Но то, что случилось, стало для нее чудесным откровением: великолепный орган, прекрасная акустика, несомненное мастерство органиста, да и сама музыка потрясли Григория и он самозабвенно прослушал весь концерт, практически не шелохнувшись. Она понимала, что только тонко чувствующий музыку человек, способен так воспринять концерт, и ее сердце, помимо воли, потянулось к этому почти совсем незнакомому человеку.

— Спасибо, — сказал он, когда концерт закончился и они вышли из церковного полумрака на яркий дневной свет. — Я получил огромное наслаждение. Здесь мы живем так замкнуто, что практически лишены каких-либо развлечений. Только книги… но на их чтение у меня не слишком много времени, к тому же посольскую библиотеку я знаю наизусть, не так уж она велика.

И снова сердце Элизабет дрогнуло. Опять пришло в голову невольное сравнение с Джеком, который художественной литературой не интересовался совершенно, а если читал газеты, то только по долгу службы. И музыке, и книгам он предпочитал рыбалку, пикники или просто тихий вечер перед телевизором с банкой пива. До сих пор Элизабет на это не обращала внимания: любовь к мужу делала все его привычки несущественными и даже милыми, но сейчас, когда появилась возможность сравнивать…

— Давайте я отвезу вас на своей машине, — предложил Грегори. — Вы ведь живете довольно далеко отсюда.

Элизабет, немного поколебавшись, приняла его приглашение, хотя и не была вполне уверена в том, что поступает правильно. Но предлога для отказа у нее тоже не было. Впрочем, она не прогадала: по дороге Григорий рассказал ей немного о себе, и она начала понимать, с каким собственно человеком так внезапно свела ее судьба.

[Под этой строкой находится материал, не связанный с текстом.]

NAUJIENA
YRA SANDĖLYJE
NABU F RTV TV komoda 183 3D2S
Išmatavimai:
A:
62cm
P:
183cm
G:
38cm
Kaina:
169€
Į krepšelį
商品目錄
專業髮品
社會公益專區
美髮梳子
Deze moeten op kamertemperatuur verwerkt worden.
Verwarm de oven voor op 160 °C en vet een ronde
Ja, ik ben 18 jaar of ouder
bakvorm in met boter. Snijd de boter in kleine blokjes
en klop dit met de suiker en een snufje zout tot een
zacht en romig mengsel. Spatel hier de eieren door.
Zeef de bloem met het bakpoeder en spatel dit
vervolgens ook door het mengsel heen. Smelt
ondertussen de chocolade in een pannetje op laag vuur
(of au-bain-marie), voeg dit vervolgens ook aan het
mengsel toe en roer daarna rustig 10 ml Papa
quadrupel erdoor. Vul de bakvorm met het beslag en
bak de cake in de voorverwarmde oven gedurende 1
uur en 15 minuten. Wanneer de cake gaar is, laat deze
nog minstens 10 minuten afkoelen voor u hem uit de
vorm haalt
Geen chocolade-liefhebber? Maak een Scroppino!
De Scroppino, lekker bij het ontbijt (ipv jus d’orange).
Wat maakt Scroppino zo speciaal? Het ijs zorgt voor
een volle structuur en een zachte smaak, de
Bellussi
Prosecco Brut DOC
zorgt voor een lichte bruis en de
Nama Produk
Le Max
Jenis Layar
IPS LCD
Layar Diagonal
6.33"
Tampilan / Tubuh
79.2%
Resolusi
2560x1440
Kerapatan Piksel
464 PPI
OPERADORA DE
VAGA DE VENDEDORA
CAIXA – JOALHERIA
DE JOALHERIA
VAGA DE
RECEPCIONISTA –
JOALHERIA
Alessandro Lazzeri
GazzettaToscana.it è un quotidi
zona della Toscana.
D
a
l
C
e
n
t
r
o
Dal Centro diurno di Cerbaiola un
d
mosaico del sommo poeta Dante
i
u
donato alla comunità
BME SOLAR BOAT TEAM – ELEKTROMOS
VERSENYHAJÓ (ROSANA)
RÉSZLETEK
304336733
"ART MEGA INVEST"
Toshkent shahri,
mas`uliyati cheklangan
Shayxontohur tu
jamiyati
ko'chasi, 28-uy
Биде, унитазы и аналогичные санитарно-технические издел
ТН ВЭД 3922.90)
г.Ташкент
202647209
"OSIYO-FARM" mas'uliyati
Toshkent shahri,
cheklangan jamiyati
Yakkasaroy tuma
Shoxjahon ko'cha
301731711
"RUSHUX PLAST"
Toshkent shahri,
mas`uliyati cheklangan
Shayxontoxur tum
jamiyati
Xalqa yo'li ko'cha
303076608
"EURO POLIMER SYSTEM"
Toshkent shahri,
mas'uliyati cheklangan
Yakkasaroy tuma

Грегори родился в России, в Воронеже, но потом ему удалось поступить на филологическое отделение Московского Университета и переехать в столицу. Элизабет не совсем поняла, почему переезд из одного города в другой был очень серьезной проблемой, и почему все так стремятся в Москву, если во всей стране образование, даже высшее, совершенно бесплатное, нужно только выдержать вступительные экзамены. Но задавать вопрос не стала, ее захватил рассказ о совершенно неизвестном ей образе жизни целой страны, а не только ее сегодняшнего спутника.

Женщина, которая работает в посольском магазине — его жена, она тоже закончила филологическое отделение Московского университета, но была к тому же жительницей Москвы. Эта привилегия тоже удивила Элизабет, но Грегори объяснил ей, что он вряд ли получил бы московскую прописку, если бы не женился на Тамаре.

— Прописку? — недоуменно переспросила Элизабет. — Что это такое?

Грегори терпеливо объяснил ей, что у них принято прописываться, то есть регистрироваться в отделении полиции того города или села, где живешь. Об этом ставится специальный штамп в паспорте и поменять одно место жительства на другое довольно сложно, а в самых крупных городах прописка вообще лимитирована.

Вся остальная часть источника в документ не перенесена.